WHAT IS EXPECTED :: The records underneath are to be printed in full and exactly, with no pictures carried over.

(Transcribed page contents)
-------------------------

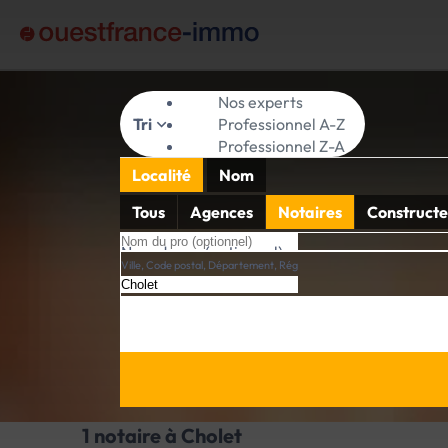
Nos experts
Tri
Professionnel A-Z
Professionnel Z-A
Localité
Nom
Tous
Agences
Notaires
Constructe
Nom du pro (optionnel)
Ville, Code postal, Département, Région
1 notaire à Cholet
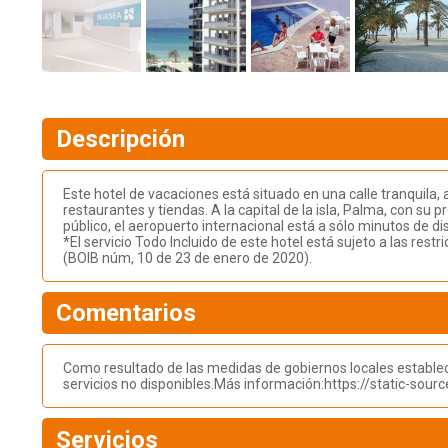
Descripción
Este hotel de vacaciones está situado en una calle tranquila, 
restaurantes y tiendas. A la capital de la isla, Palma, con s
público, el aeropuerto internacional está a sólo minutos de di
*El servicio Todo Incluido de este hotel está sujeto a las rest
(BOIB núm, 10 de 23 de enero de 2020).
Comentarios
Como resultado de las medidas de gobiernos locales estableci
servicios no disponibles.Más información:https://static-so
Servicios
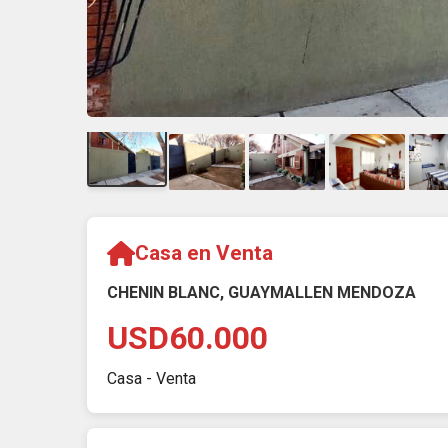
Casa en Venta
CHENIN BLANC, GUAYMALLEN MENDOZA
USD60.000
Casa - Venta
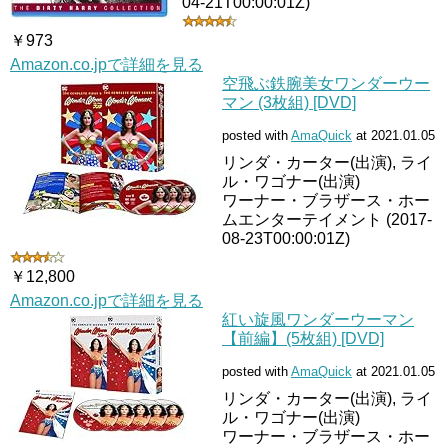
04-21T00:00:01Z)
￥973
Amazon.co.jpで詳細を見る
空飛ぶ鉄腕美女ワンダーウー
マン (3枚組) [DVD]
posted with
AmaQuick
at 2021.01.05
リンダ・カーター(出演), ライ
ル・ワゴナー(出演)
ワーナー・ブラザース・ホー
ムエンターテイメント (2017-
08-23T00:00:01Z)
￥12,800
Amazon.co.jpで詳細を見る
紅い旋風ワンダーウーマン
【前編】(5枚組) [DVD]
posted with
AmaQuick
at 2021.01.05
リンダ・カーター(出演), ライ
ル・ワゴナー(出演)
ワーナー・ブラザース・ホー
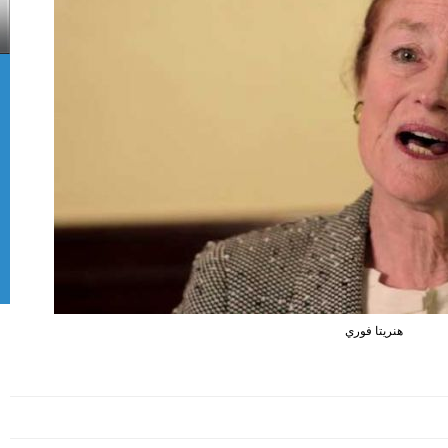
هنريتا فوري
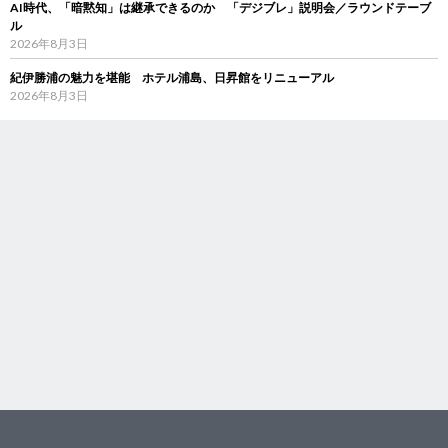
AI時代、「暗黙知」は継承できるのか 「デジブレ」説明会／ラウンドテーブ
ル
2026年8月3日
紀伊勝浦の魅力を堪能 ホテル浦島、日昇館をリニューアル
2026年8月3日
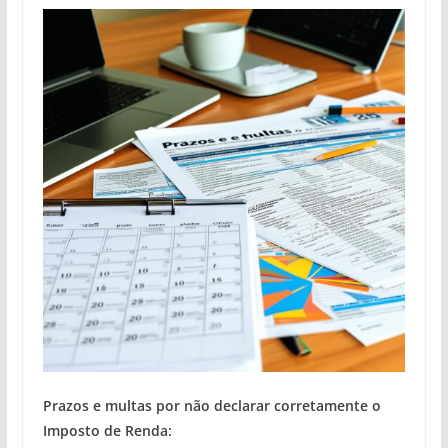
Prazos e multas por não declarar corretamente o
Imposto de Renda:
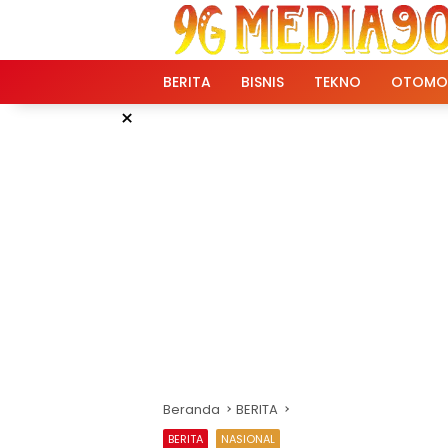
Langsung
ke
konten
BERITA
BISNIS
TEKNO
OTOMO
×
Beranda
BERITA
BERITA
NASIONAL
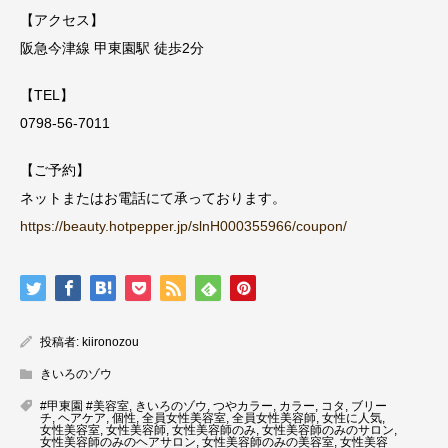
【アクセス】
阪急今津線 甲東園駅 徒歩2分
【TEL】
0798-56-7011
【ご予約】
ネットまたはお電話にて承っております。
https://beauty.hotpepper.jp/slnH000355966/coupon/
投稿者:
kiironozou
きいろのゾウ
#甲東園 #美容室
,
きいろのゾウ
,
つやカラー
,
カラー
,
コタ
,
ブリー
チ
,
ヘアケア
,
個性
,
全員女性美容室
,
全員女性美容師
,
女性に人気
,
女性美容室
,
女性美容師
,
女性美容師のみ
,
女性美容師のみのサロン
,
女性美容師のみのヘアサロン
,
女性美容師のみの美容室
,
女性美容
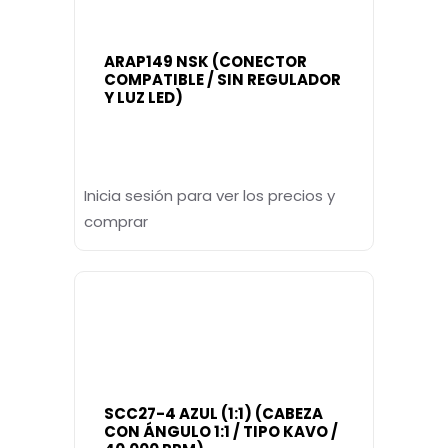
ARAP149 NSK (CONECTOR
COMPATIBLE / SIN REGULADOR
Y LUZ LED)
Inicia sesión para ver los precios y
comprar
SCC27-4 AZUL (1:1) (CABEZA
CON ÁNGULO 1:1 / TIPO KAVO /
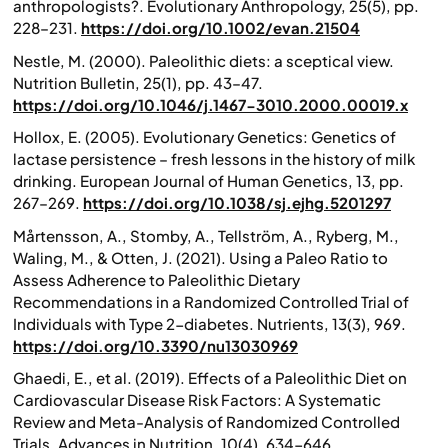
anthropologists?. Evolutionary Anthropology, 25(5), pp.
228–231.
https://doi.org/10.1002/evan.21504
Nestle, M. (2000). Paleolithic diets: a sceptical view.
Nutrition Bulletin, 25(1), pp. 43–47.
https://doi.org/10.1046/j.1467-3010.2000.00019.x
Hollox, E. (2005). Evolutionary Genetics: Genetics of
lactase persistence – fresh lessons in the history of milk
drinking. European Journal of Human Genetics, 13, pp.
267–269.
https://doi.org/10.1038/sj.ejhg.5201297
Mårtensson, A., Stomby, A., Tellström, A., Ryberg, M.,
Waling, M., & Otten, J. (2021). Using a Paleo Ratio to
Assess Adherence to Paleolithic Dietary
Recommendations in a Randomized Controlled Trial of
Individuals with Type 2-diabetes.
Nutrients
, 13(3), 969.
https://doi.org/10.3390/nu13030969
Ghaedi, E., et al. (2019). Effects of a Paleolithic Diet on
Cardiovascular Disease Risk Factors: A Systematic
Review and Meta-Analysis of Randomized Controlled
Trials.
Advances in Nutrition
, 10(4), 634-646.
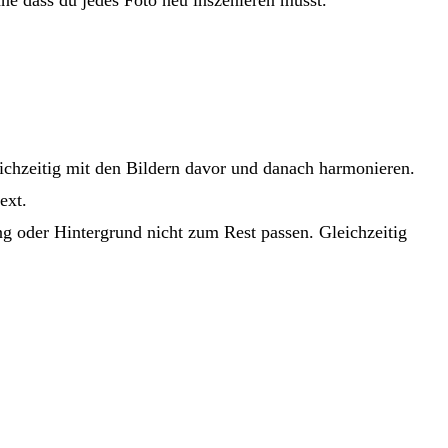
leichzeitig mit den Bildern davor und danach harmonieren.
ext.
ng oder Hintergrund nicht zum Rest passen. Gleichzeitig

-------------------------

SOLUTION FOR THIS TASK ::
Nos experts
Tri
Professionnel A-Z
Professionnel Z-A
Localité
Nom
Tous
Agences
Notaires
Constructe
Nom du pro (optionnel)
Ville, Code postal, Département, Région
1 notaire à Cholet
Descripción
Este hotel de vacaciones está situado en una calle tranquila, 
restaurantes y tiendas. A la capital de la isla, Palma, con s
público, el aeropuerto internacional está a sólo minutos de di
*El servicio Todo Incluido de este hotel está sujeto a las rest
(BOIB núm, 10 de 23 de enero de 2020).
Comentarios
Como resultado de las medidas de gobiernos locales estableci
servicios no disponibles.Más información:https://static-so
Servicios
Casa en Venta
CHENIN BLANC, GUAYMALLEN MENDOZA
USD60.000
Casa - Venta
04-21T00:00:01Z)
￥973
Amazon.co.jpで詳細を見る
空飛ぶ鉄腕美女ワンダーウー
マン (3枚組) [DVD]
posted with
AmaQuick
at 2021.01.05
リンダ・カーター(出演), ライ
ル・ワゴナー(出演)
ワーナー・ブラザース・ホー
ムエンターテイメント (2017-
08-23T00:00:01Z)
￥12,800
Amazon.co.jpで詳細を見る
紅い旋風ワンダーウーマン
【前編】(5枚組) [DVD]
posted with
AmaQuick
at 2021.01.05
リンダ・カーター(出演), ライ
ル・ワゴナー(出演)
ワーナー・ブラザース・ホー
هنريتا فوري
AI時代、「暗黙知」は継承できるのか 「デジブレ」説明会／ラウンドテーブ
ル
2026年8月3日
紀伊勝浦の魅力を堪能 ホテル浦島、日昇館をリニューアル
2026年8月3日
Prazos e multas por não declarar corretamente o
Imposto de Renda:
Langsung
ke
konten
BERITA
BISNIS
TEKNO
OTOMO
×
Beranda
BERITA
BERITA
NASIONAL
【アクセス】
阪急今津線 甲東園駅 徒歩2分
【TEL】
0798-56-7011
【ご予約】
ネットまたはお電話にて承っております。
https://beauty.hotpepper.jp/slnH000355966/coupon/
投稿者:
kiironozou
きいろのゾウ
#甲東園 #美容室
,
きいろのゾウ
,
つやカラー
,
カラー
,
コタ
,
ブリー
チ
,
ヘアケア
,
個性
,
全員女性美容室
,
全員女性美容師
,
女性に人気
,
女性美容室
,
女性美容師
,
女性美容師のみ
,
女性美容師のみのサロン
,
女性美容師のみのヘアサロン
,
女性美容師のみの美容室
,
女性美容
ARAP149 NSK (CONECTOR
COMPATIBLE / SIN REGULADOR
Y LUZ LED)
Inicia sesión para ver los precios y
comprar
SCC27-4 AZUL (1:1) (CABEZA
CON ÁNGULO 1:1 / TIPO KAVO /
anthropologists?. Evolutionary Anthropology, 25(5), pp.
228–231.
https://doi.org/10.1002/evan.21504
Nestle, M. (2000). Paleolithic diets: a sceptical view.
Nutrition Bulletin, 25(1), pp. 43–47.
https://doi.org/10.1046/j.1467-3010.2000.00019.x
Hollox, E. (2005). Evolutionary Genetics: Genetics of
lactase persistence – fresh lessons in the history of milk
drinking. European Journal of Human Genetics, 13, pp.
267–269.
https://doi.org/10.1038/sj.ejhg.5201297
Mårtensson, A., Stomby, A., Tellström, A., Ryberg, M.,
Waling, M., & Otten, J. (2021). Using a Paleo Ratio to
Assess Adherence to Paleolithic Dietary
Recommendations in a Randomized Controlled Trial of
Individuals with Type 2-diabetes.
Nutrients
, 13(3), 969.
https://doi.org/10.3390/nu13030969
Ghaedi, E., et al. (2019). Effects of a Paleolithic Diet on
Cardiovascular Disease Risk Factors: A Systematic
Review and Meta-Analysis of Randomized Controlled
Trials.
Advances in Nutrition
, 10(4), 634-646.
leichzeitig mit den Bildern davor und danach harmonieren.
ext.
ng oder Hintergrund nicht zum Rest passen. Gleichzeitig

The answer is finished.